Much of Tuesday’s hearing centered on an Internet discussion board post that prosecutors attributed to McDaniel during an April hearing.
The man who claims that he authored the “Mickey Finn” post lives in Oklahoma. He first heard of McDaniel, who posted to the operatorchan.org message board, after McDaniel allegedly wrote about hypothetical ways to deal with religious demonstrators after the man’s brother was killed in Afghanistan.
Two months after the “Mickey Finn” post, describing how a neighbor was drugged, raped, dismembered and cannibalized, was read during the initial bond hearing for McDaniel, a man who identified himself as Brandon Logan e-mailed Hogue. Hogue talked with him on the phone Monday night, and Logan offered to sign a document swearing that he wrote the Mickey Finn post.
In the e-mail to Hogue, Logan wrote, “Tell Mr. McDaniel that I’m sorry to have caused this trouble.”
Logan did not return a phone message from The Telegraph on Tuesday, but he said in an e-mail that he wrote the “Mickey Finn” post as a joke. He declined to comment further.
During the Tuesday court hearing, prosecutors and Hogue agreed that the post should be removed from consideration in the case.

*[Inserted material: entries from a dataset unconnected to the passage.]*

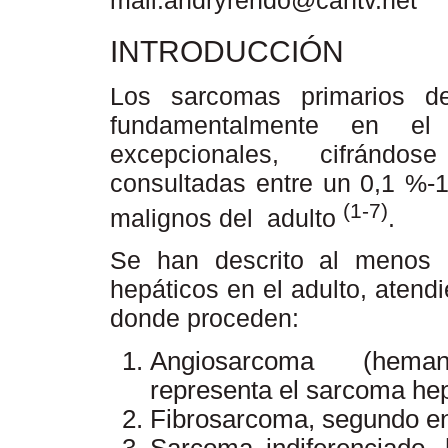
mail:andryrendo@cantv.net
INTRODUCCIÓN
Los sarcomas primarios de 
fundamentalmente en e
excepcionales, cifrándos
consultadas entre un 0,1 %-
(1-7)
malignos del adulto
.
Se han descrito al menos 
hepáticos en el adulto, atendi
donde proceden:
Angiosarcoma (heman
representa el sarcoma hep
Fibrosarcoma, segundo en
Sarcoma indiferenciado, 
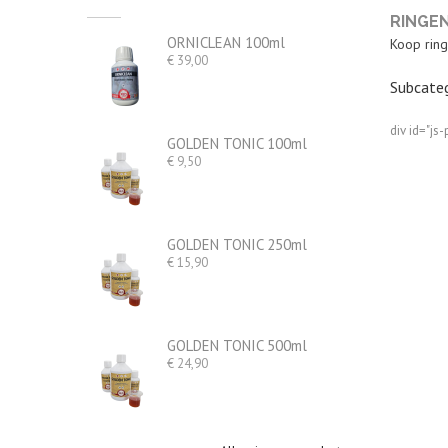
RINGE
ORNICLEAN 100ml
Koop ring
Prijs
€ 39,00
Subcateg
div id="js-
GOLDEN TONIC 100ml
Prijs
€ 9,50
GOLDEN TONIC 250ml
Prijs
€ 15,90
GOLDEN TONIC 500ml
Prijs
€ 24,90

District Attorney Greg Winters read the post during McDaniel’s April 3 hearing “with a good faith belief” that it was authored by McDaniel, according to a state motion filed Tuesday.
Malcor said during Tuesday’s hearing that the district attorney’s office received “preliminary information” April 16 that caused prosecutors to “question the authorship of the post.”
The next day, prosecutors told McDaniel’s attorneys that they were concerned about the validity of the post and told them they would receive a copy of the FBI’s report after it was received by prosecutors, she said.
Malcor said the district attorney’s office expects to receive the report Wednesday.
Prosecutors also filed a motion Tuesday morning to quash a subpoena requesting the testimony of prosecutor Garrison A. Wood in the case. Wood “is directly assisting in the prosecution of the case.” Prosecutors argued that the subpoena is “unreasonable and oppressive in that it seeks discovery of the work product of an attorney representing” the prosecution.
During the Tuesday hearing, Hogue said he wanted Wood to testify so the defense could show the post’s authorship was in question after it had been presented as “shocking and inflammatory” evidence to oppose McDaniel’s receiving a bond.
The judge said he didn’t consider the Internet post in deciding McDaniel’s bond.